Craig Mulholland, Head of Wealth & Private Bank at ANZ said in the August 2019 prize draw, the total amount paid in prizes was $2.97m and the chance that each bonus bond would win a prize was 1 in 37,275.
The chance of winning a prize changes each month and ranges from 1 in 35,000 and 1 in 78,000 - a governing document specifies that the odds must be at least 1 in 9,600.
With each Bonus Bond valued at $1 and a minimum investment of $20, Mulholland confirmed that in the August draw, each bonus bond had a one in 3.101b chance of winning the main prize of $1m.
With odds so small - and the fact that Bonus Bonds aren't guaranteed by the Government (this changed in 1992 when ownership of the scheme transferred from the NZ Government to ANZ), are they more of a lottery than an investment?
Mulholland said that Bonus Bonds are often bought for children to help provide for their future and to teach them about saving and investing.
In response to a Bonus Bonds article by MoneyHub and shared on Reddit, people were quick to point out the low chance of winning, with good luck seeming to run stronger for some.
"I owned Bonus Bonds for 30 years.
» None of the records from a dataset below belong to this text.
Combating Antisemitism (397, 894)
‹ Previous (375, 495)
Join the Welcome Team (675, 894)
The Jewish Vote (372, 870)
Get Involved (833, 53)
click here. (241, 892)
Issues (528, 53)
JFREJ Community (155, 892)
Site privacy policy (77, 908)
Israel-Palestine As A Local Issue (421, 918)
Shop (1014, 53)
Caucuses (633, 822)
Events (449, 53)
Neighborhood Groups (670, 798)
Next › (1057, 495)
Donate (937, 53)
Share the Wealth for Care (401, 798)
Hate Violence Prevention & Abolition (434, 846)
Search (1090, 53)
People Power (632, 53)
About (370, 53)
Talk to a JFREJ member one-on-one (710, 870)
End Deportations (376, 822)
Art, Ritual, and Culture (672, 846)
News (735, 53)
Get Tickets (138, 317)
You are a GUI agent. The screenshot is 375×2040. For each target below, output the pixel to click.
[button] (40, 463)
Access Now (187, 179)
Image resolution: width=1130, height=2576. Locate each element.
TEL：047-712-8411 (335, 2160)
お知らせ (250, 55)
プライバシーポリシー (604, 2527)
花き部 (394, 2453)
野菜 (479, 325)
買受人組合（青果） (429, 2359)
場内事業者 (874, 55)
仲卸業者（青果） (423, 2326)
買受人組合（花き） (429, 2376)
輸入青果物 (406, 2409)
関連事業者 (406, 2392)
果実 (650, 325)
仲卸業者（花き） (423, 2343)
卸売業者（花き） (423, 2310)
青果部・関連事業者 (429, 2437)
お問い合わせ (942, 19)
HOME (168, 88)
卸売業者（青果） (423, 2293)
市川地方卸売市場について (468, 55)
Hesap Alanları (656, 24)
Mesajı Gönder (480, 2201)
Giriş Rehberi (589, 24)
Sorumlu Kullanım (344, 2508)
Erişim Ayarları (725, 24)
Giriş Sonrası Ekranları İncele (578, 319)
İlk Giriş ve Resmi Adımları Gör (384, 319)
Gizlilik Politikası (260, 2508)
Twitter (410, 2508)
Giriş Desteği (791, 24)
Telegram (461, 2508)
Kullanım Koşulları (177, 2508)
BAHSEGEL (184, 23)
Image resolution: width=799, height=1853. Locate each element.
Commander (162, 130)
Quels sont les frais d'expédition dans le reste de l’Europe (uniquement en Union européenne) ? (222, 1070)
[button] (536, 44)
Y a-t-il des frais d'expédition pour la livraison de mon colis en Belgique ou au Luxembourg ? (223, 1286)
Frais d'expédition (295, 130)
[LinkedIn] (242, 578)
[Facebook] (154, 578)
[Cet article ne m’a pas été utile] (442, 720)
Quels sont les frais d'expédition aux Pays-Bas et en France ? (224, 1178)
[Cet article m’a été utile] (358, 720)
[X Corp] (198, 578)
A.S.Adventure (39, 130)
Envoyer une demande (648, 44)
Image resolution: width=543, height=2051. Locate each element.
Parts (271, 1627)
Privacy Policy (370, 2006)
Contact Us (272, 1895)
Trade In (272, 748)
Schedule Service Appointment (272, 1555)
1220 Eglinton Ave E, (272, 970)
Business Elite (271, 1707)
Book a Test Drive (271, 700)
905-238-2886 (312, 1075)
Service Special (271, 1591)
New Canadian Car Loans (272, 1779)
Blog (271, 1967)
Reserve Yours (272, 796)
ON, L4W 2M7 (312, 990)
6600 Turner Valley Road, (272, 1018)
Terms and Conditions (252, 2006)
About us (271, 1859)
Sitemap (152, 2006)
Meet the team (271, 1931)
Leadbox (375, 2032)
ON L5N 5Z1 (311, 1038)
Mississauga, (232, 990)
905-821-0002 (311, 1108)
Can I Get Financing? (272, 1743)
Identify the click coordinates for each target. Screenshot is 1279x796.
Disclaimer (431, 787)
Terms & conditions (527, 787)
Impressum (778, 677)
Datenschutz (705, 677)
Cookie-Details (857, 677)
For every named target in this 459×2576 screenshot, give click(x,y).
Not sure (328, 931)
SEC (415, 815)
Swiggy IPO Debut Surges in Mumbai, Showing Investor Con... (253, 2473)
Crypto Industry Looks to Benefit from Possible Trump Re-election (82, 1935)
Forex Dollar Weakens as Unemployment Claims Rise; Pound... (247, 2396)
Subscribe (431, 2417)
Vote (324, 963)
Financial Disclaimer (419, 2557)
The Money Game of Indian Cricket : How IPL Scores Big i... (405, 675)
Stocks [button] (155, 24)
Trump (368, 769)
Never won a thing, didn't gain a cent," said 'MrWainscotting' on Reddit.
"I have had $10k in there for either two or three years now and my total balance sits at $10,130 so it's pretty much a waste of time for me.
"My partner who has $100k in there, wins at least $20 every 2-3rd month," shared 'qnull'.
'Dmat16' said their banker told them Bonus Bonds are not an investment, likening them to buying a lotto ticket.
With the maximum first division prize under Powerball set at $50m, NZ Lotteries Commission confirmed the largest prize ever was $44m, paid to a couple in Hibiscus Coast in 2016.
The Commission also said that the odds of winning PowerBall First Division are 1 in 38 million and that in an average week, over $632,000 in prizes are won across Lotto, Powerball and Strike, with the average Kiwi spending $14 per transaction.
Although a Lotto ticket provides a greater chance of winning - and by a higher amount - unlike Bonus Bonds, if you don't win, you won't get your money back.
Mulholland said that the ANZ branch contacts the three monthly prize winners of $1m, $100,000 and $50,000 and remaining winners by post or email. If someone can't be contacted, a prize is paid in the form of new Bonus Bonds on their account.
Information about recent winners on the Bonus Bonds website includes an elderly couple from the Hawkes Bay, who had held bonus bonds for 30 years and won smaller prizes, before winning $1m in May 2019 from Bonus Bonds they'd purchased in 2013.
A Hawkes Bay man in his 80's had won $100,000 in April, the largest prize he'd won after being a Bonus Bonds investor for over 40 years.
Licensed under the Financial Markets Conduct Act and regulated by the Financial Markets Act, Bonus Bonds are owned by ANZ.
People who have left their Bonus Bonds accounts dormant for years can trace them via the Bonus Bonds web site.